- Work instruction
In this material, which lines include the string "named"? Show them.

══════

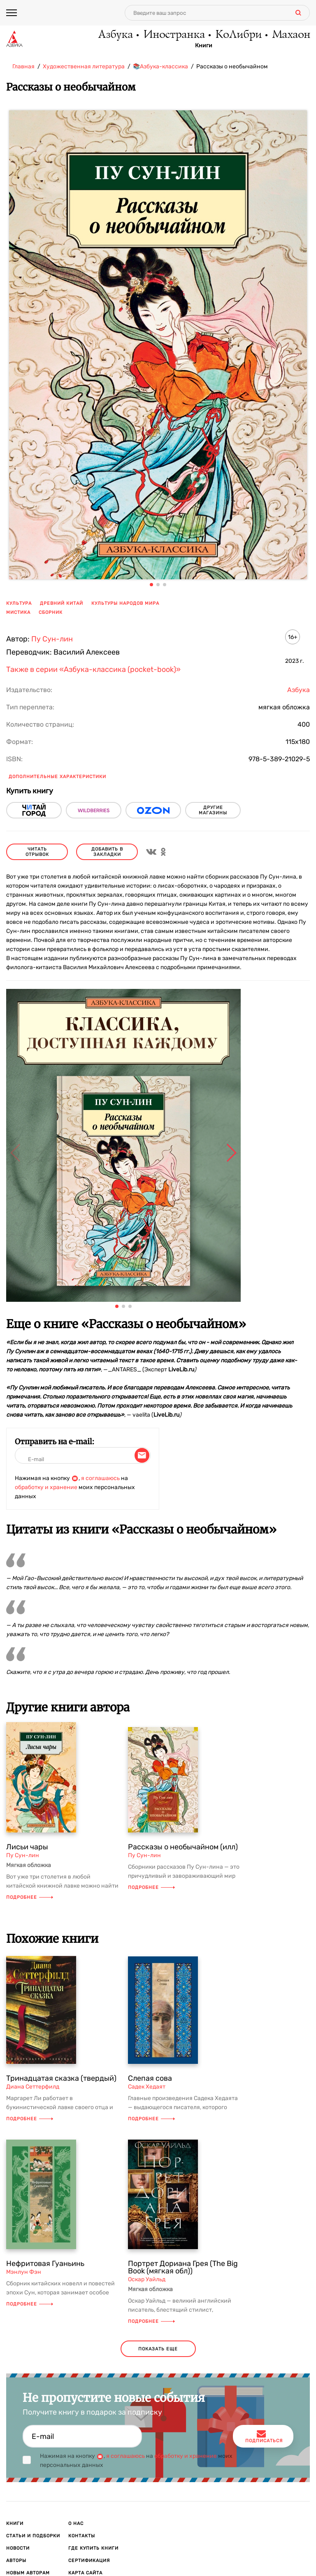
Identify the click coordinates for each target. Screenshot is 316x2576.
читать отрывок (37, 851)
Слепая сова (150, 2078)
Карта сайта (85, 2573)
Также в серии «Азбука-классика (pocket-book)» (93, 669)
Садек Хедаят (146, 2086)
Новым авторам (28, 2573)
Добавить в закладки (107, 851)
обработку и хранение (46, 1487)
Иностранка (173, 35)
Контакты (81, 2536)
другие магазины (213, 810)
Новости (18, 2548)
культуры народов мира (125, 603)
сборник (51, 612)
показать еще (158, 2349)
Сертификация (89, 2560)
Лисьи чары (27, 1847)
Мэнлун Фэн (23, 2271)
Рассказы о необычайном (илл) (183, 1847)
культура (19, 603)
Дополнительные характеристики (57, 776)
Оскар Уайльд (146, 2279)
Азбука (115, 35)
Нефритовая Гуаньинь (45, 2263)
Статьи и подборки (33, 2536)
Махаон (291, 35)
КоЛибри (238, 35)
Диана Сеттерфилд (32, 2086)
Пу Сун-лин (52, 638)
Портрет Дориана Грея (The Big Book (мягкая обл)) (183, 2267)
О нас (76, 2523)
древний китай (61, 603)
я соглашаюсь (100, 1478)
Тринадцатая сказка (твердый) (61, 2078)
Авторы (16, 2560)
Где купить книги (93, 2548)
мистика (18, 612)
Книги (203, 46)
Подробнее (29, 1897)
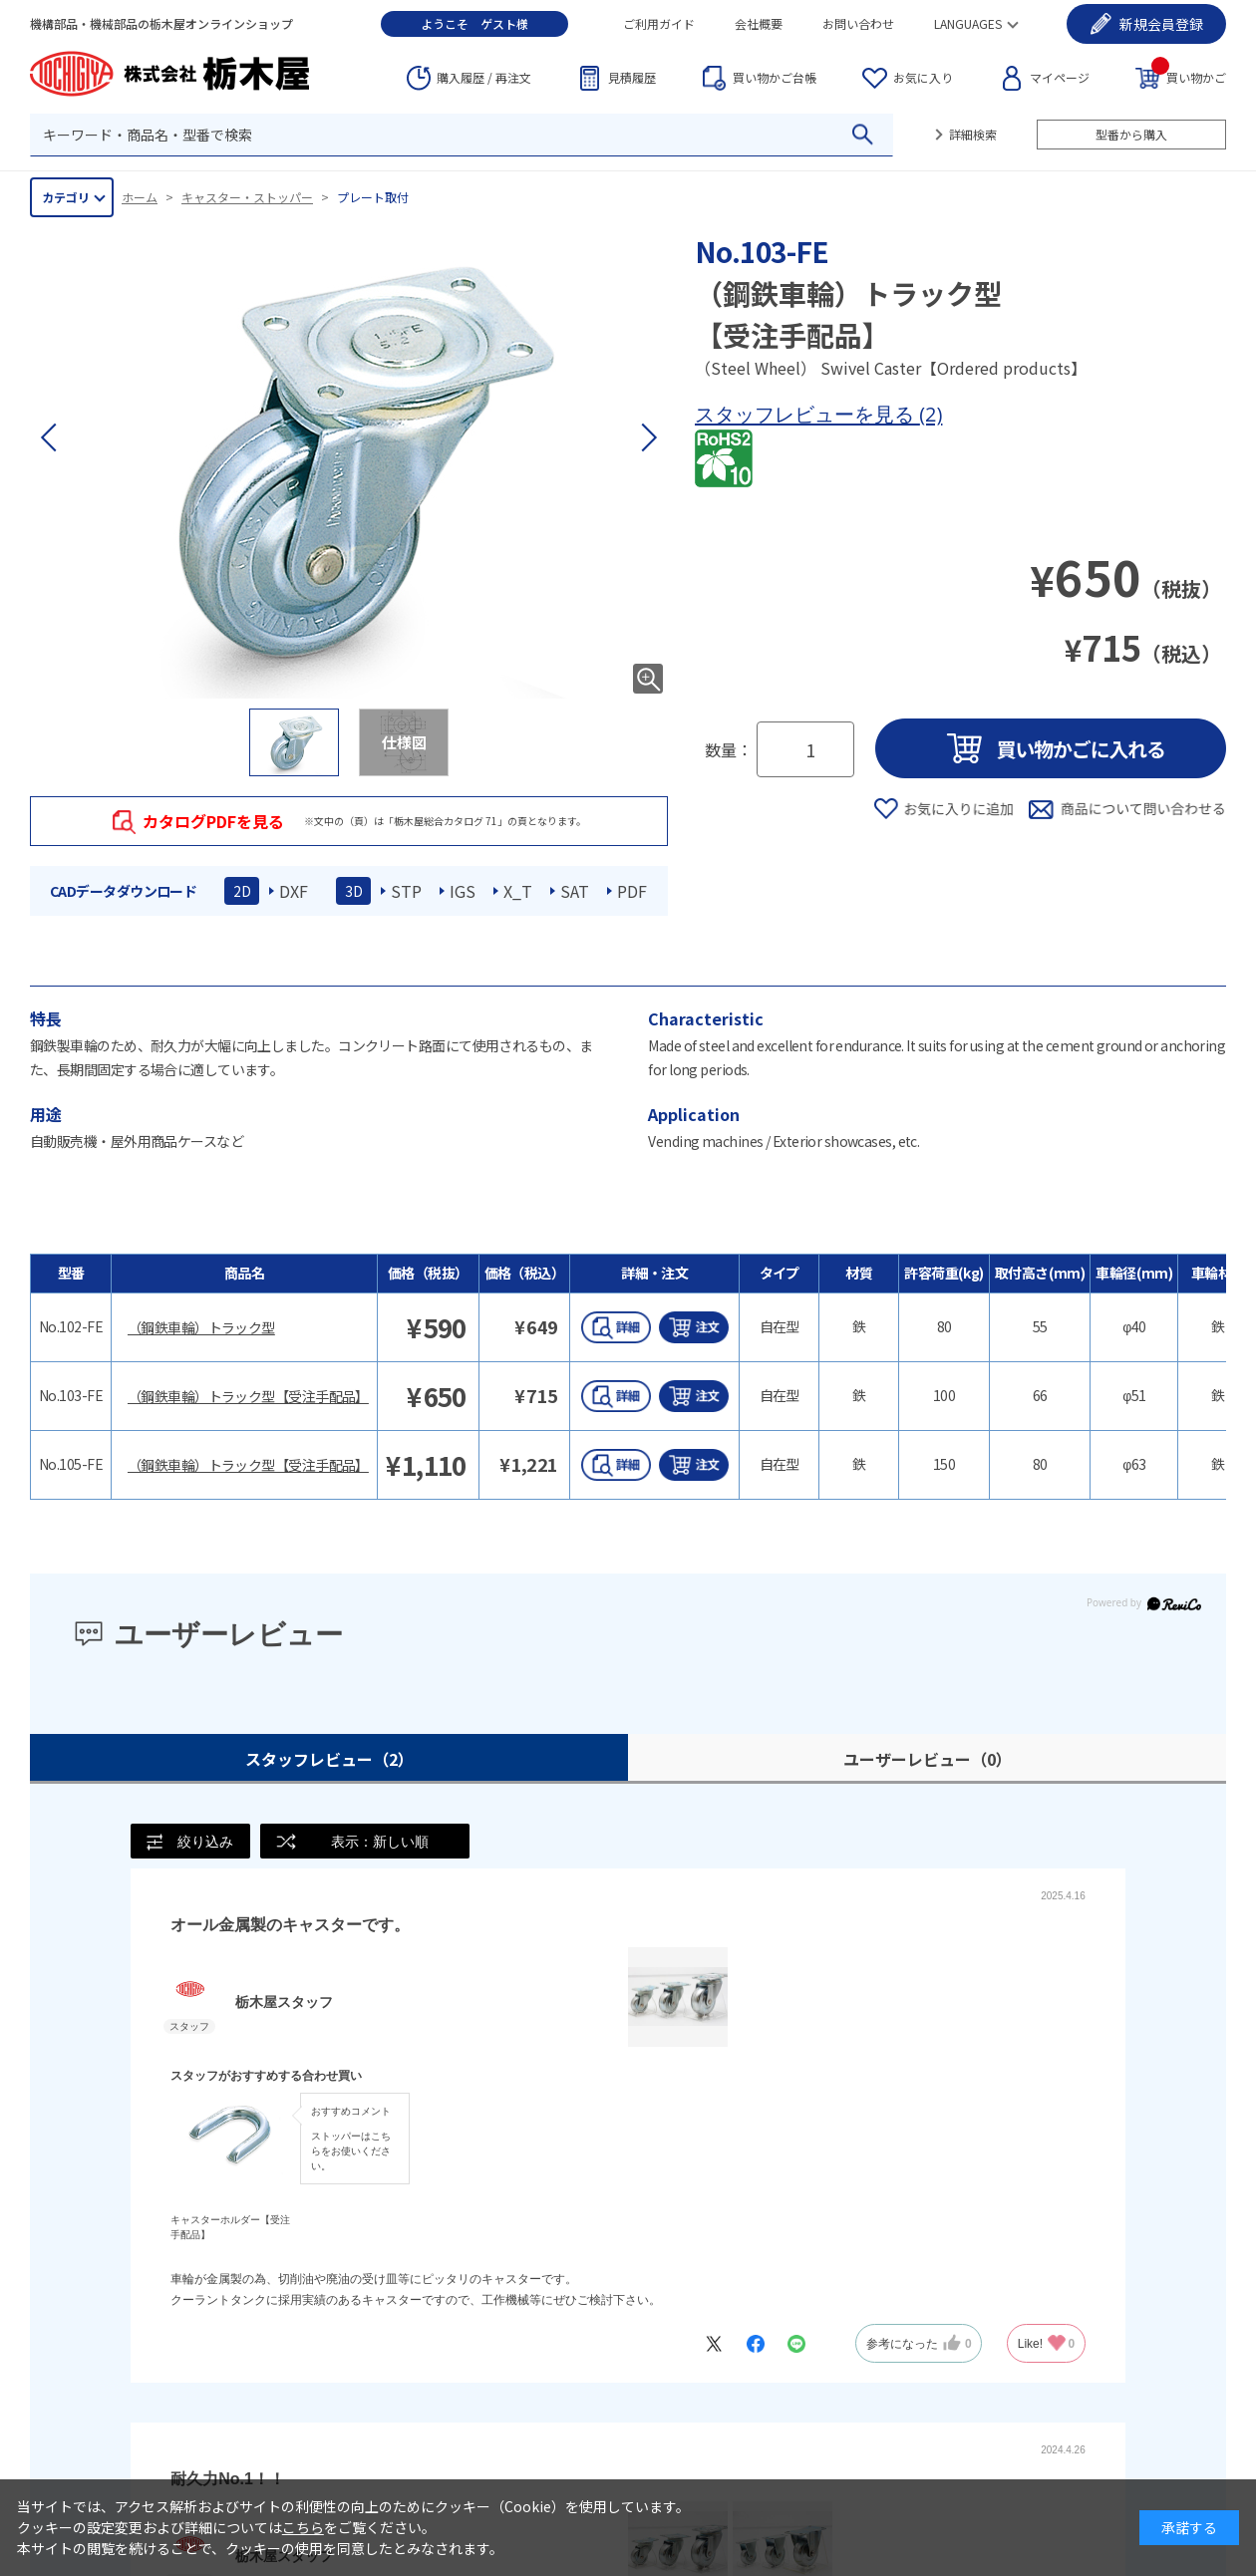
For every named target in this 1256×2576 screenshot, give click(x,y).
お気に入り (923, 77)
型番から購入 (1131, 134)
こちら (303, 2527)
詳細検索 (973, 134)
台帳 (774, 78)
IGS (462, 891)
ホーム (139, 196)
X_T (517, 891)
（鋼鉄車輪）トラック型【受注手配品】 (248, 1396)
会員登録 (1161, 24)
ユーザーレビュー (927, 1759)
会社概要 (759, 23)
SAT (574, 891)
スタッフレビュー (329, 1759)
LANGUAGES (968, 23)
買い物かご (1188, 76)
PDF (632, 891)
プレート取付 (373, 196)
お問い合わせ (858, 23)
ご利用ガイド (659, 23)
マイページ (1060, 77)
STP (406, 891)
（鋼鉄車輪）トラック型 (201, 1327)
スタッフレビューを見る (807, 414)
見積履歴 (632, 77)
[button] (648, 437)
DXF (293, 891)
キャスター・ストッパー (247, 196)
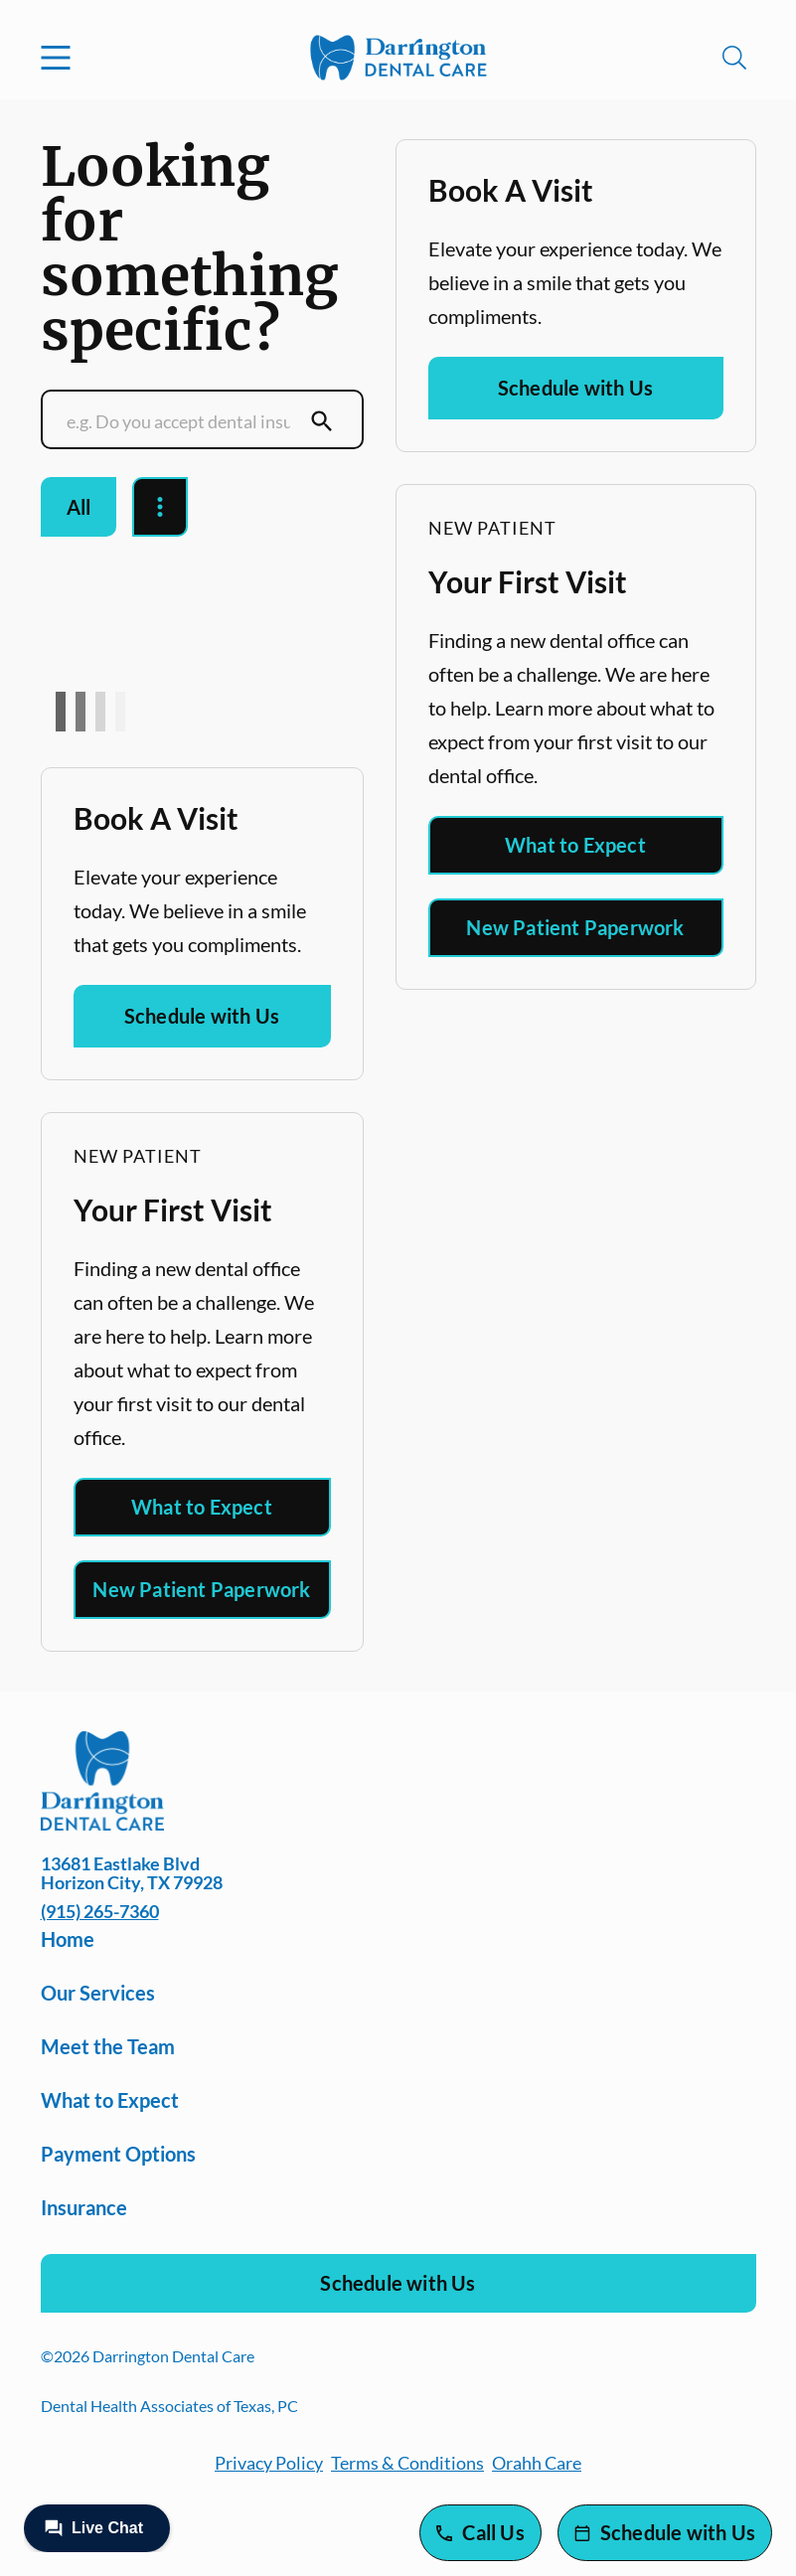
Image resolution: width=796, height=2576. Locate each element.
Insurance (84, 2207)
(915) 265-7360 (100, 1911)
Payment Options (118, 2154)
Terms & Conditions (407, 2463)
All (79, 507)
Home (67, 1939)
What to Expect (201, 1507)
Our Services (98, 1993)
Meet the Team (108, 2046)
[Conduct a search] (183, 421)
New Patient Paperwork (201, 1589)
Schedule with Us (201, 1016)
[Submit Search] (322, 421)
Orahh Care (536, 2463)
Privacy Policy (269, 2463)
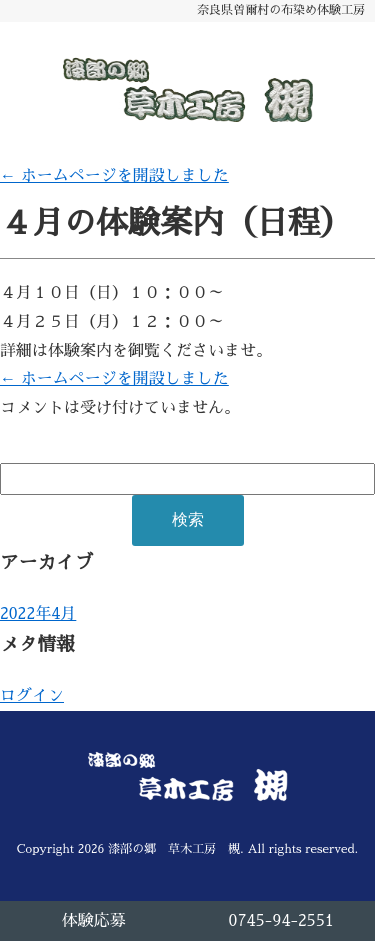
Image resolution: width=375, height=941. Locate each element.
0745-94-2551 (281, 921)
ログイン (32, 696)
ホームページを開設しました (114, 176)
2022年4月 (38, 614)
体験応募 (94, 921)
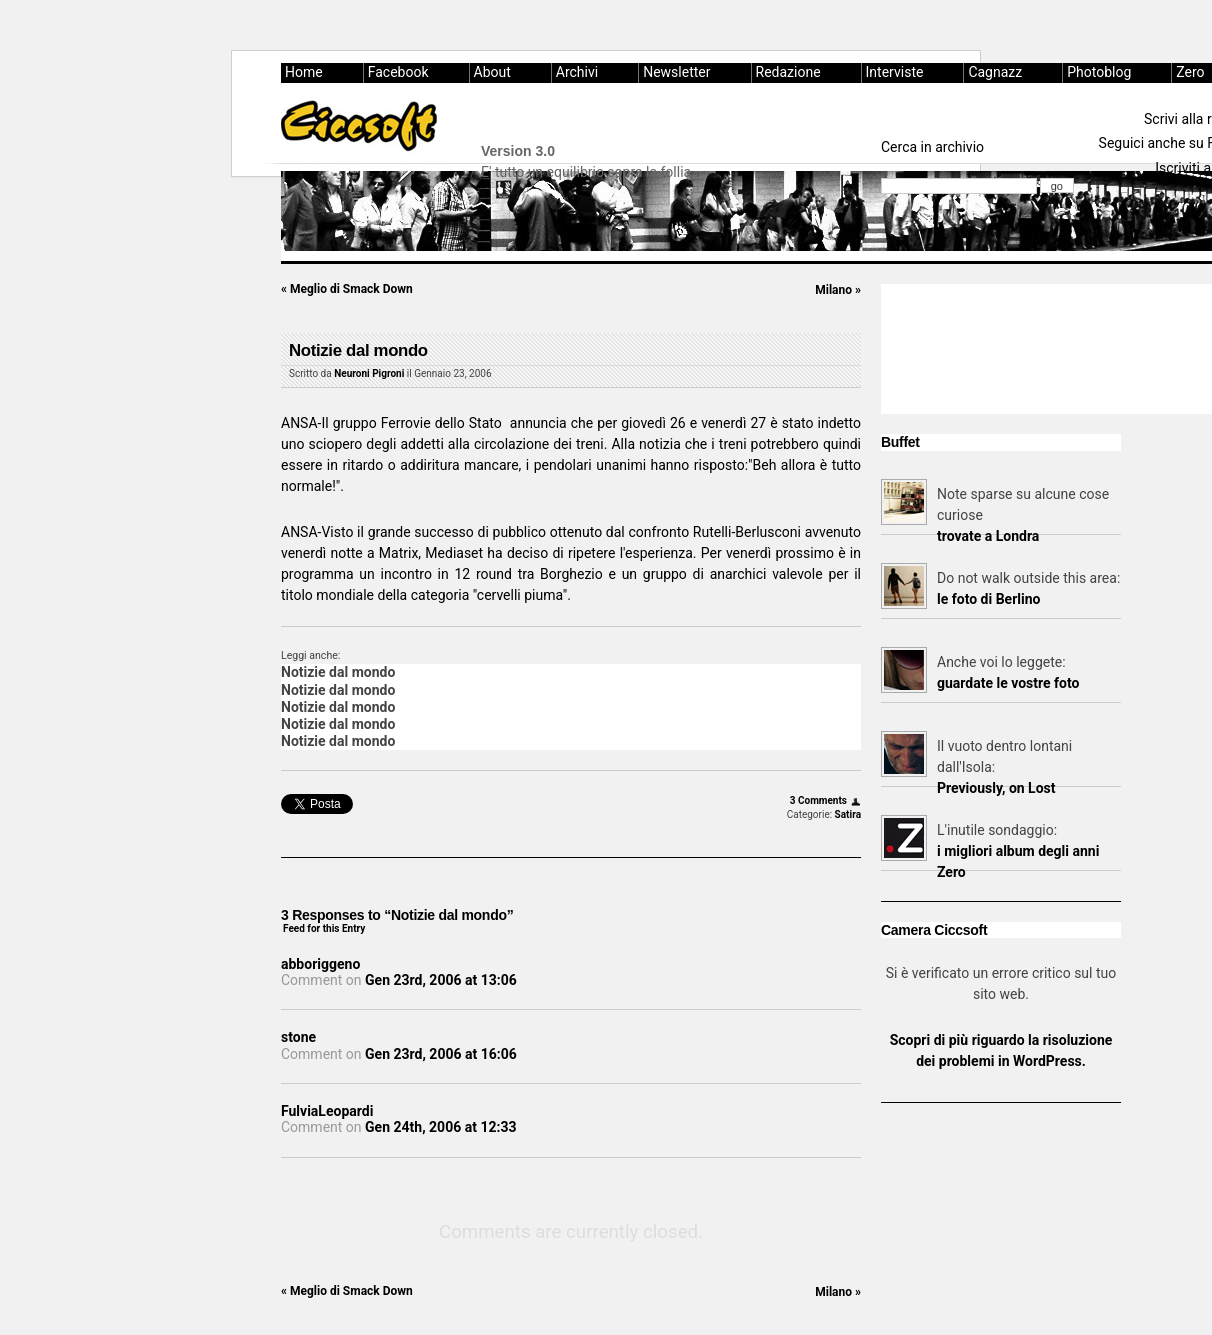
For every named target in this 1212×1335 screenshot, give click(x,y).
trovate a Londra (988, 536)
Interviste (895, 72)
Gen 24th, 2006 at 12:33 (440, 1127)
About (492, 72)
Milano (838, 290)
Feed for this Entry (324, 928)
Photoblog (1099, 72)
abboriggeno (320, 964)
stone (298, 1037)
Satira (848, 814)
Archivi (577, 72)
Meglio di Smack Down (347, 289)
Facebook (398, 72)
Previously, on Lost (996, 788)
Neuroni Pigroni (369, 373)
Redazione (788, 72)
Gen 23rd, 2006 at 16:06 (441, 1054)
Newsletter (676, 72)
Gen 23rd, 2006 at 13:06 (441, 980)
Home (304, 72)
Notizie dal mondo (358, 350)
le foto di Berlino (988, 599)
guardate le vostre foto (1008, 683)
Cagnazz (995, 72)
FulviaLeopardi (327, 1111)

══════

- Solution for this problem
For every named target in this 1256×2576 screenshot, give click(x,y).
For every named target in this 1212×1335 screenshot, give click(x,y).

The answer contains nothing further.